Taking the DIY Super 6C Challenge - dummies

By Trish Power

Part of DIY Super For Dummies Cheat Sheet (Australian Edition)

You don’t have to be an expert in super, or be a guru in investing, or be particularly fond of paperwork to run your own super fund. Setting up and running a DIY super fund can be a relatively straightforward process, but you need to get it right from the start.

Six factors (all starting with the letter C) determine whether you have the opportunity, means, skills and inclination to drive your own super future, using a DIY super fund. Take this Super 6C Challenge:

  • Can you? Generally, nearly anyone can set up a DIY super fund, officially known as a self-managed super fund (SMSF); but, if you’re an employee, you can’t arrange your employer’s compulsory contributions to be paid into your SMSF unless you have the right to choose your own super fund.

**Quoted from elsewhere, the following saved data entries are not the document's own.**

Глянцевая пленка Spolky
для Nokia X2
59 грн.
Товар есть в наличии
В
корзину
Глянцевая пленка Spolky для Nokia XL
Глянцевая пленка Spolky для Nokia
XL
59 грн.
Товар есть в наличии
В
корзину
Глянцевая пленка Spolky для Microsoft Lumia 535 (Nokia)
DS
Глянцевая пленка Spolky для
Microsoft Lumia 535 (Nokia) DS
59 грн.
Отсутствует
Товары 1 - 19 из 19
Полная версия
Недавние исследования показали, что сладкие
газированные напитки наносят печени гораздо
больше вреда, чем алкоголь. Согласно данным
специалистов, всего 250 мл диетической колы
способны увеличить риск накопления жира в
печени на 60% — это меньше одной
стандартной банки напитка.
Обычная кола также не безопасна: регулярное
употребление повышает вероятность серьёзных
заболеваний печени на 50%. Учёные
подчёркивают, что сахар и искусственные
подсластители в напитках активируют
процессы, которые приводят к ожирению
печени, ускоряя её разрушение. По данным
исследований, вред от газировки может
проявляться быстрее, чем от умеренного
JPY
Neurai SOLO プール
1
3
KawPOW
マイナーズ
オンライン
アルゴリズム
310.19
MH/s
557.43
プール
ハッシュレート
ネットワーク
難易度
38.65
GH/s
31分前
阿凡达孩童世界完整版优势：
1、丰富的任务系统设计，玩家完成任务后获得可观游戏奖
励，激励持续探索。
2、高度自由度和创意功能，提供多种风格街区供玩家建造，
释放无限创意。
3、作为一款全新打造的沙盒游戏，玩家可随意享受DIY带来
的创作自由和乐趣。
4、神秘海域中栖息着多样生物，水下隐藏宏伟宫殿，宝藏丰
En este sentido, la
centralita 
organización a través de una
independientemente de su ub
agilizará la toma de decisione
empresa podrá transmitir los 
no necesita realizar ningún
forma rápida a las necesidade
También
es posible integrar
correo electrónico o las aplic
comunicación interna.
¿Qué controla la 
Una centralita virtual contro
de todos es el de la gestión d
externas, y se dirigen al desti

  • Control. Taking control of your super is often the main reason for setting up a SMSF. Running a self-managed super fund also gives you flexibility over your level of super contributions, types of investments, tax planning and estate planning.

  • Cost. Generally, you need a superannuation balance of around $200,000 to $250,000, either on your own or among the other members who are to be in the fund, for DIY super to be cost-effective, according to a research report commissioned by the Australian Securities and Investments Commission (ASIC). If you don’t have $200,000 in super, it may still be cost-effective if you make substantial contributions in the first year or two.

  • Competence. Do you have sufficient knowledge of super and the skills to run a SMSF? Do you have access to advisers with SMSF and tax expertise, such as an accountant or tax-savvy financial planner? You also need to consider whether you’re going to do your fund’s administration or delegate that task to a service provider.

  • Compliance. You can expect fairly onerous reporting, monitoring and investment requirements. Are you up to it?

  • Commitment. DIY super is a lifelong journey — at least until you retire and maybe longer if your fund is going to provide you with a pension, or your children with superannuation benefits. Running your fund can take up quite a bit of time, too, particularly if you’re planning to be an active investor.